**PROMPT:** For every line in the material, output its text exactly and exclude any image it holds.

• • •

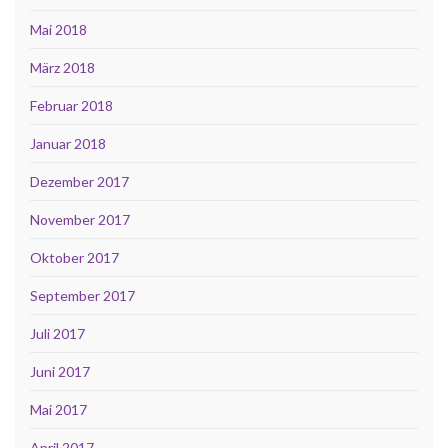
Mai 2018
März 2018
Februar 2018
Januar 2018
Dezember 2017
November 2017
Oktober 2017
September 2017
Juli 2017
Juni 2017
Mai 2017
April 2017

• • •

**TASK RESPONSE:**
Mai 2018
März 2018
Februar 2018
Januar 2018
Dezember 2017
November 2017
Oktober 2017
September 2017
Juli 2017
Juni 2017
Mai 2017
April 2017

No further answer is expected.